There are additional potentially gendered requirements. Candidates are expected to make a clear and unequivocal case that they are currently performing at the higher level, and that they have the drive and capacity to continue performing at that level. Both may be problematic for female applicants, based on evidence that women who self-promote are more negatively evaluated than men who do so and are more vulnerable to a gender stereotyping backlash, since male stereotypes are more compatible with senior positions (Rudman and Glick, 2001:758). The tendency in women to play down achievements and for male and female assessors to view the achievements of men more favorably than those of women, raises further possibilities as regards gender bias.

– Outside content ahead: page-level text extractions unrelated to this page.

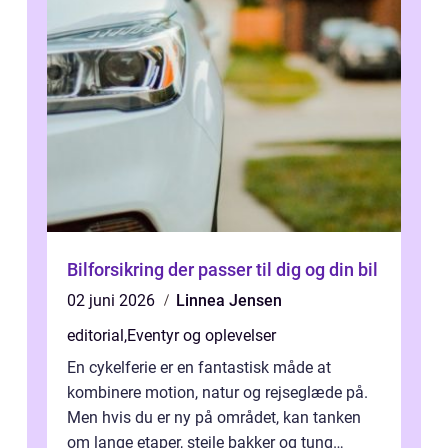
Bilforsikring der passer til dig og din bil
02 juni 2026
Linnea Jensen
editorial
,
Eventyr og oplevelser
En cykelferie er en fantastisk måde at
kombinere motion, natur og rejseglæde på.
Men hvis du er ny på området, kan tanken
om lange etaper, stejle bakker og tung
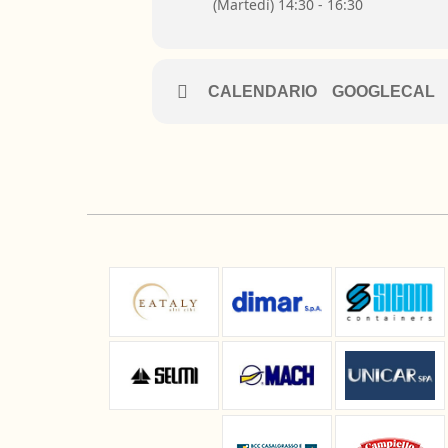
(Martedì) 14:30 - 16:30
CALENDARIO
GOOGLECAL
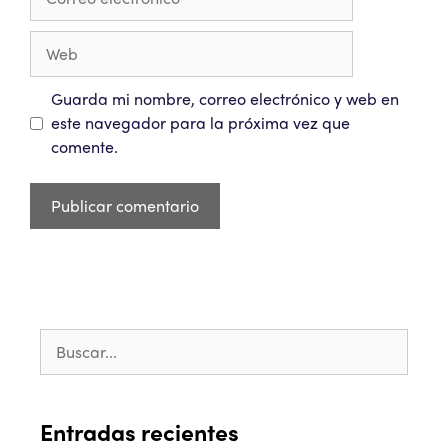
Guarda mi nombre, correo electrónico y web en
este navegador para la próxima vez que
comente.
Entradas recientes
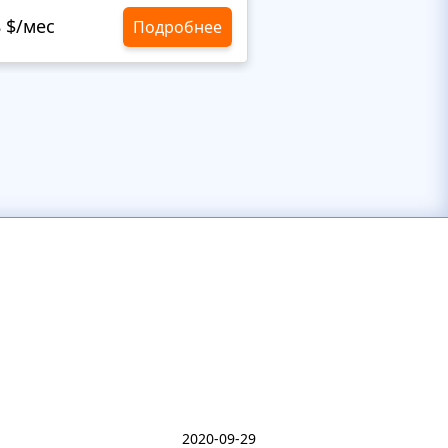
8 $/мес
10,8 $/мес
Подробнее
2020-09-29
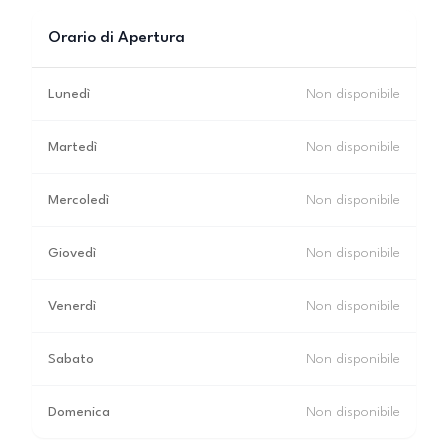
Orario di Apertura
Lunedì
Non disponibile
Martedì
Non disponibile
Mercoledì
Non disponibile
Giovedì
Non disponibile
Venerdì
Non disponibile
Sabato
Non disponibile
Domenica
Non disponibile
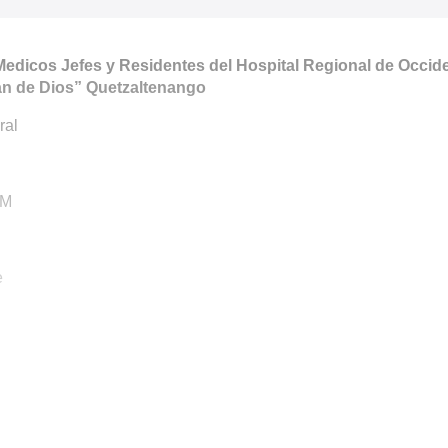
edicos Jefes y Residentes del Hospital Regional de Occid
n de Dios” Quetzaltenango
ral
PM
e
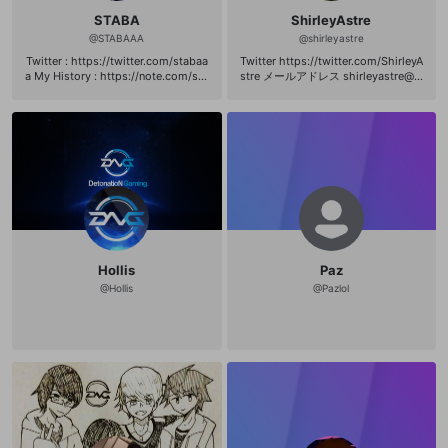
STABA
ShirleyAstre
@
STABAAA
@
shirleyastre
Twitter : https://twitter.com/stabaa
Twitter https://twitter.com/ShirleyA
a My History : https://note.com/sta
stre メールアドレス shirleyastre@ci
baaa/n/n0694b2f0e523
pangu.info PCスペック CPU:i7 7700
K VGA:NVIDIA GYGABITE GTX1070
GAMING-8GD メモリー:32G(8GBx
4) デバイス モニター:BenQ XL2430
マウス:Logicool G403 マウスパッ
ド:Logicool G640x2（2枚重ね) キ
ーボード:Logicool G310 ヘッドセッ
ト:Logicool G430 サウンドカード:Z
OWIE VITAL
Hollis
Paz
@
Hollis
@
Pazlol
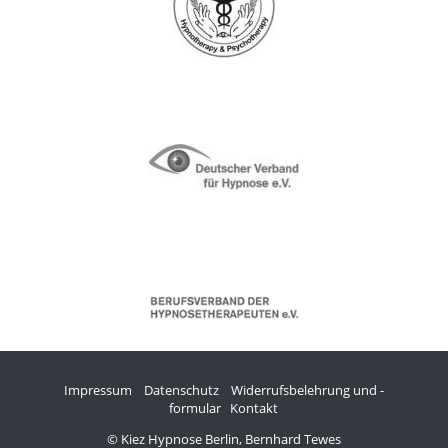
Impressum
Datenschutz
Widerrufsbelehrung und -
formular
Kontakt
© Kiez Hypnose Berlin, Bernhard Tewes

The application process includes a commentary from the Head of School, who is expected to liaise with head of discipline, with oversight and sign-off by the Dean. This reflects a collegial ethos (Lynch et al., 2012), giving them (predominantly men), an opportunity to influence the process. Given informal practices such as sponsorship and homosociability (O’Connor, 2020b), this is likely to advantage men and disadvantage women.
The third stage involves the consideration of these reports by the promotion board and its recommendation to Governing Authority. It seems highly possible that “horse trading” (O’Connor and O’Hagan, 2016) occurs between the members of that board so that candidates favored by its most powerful members are recommended for promotion.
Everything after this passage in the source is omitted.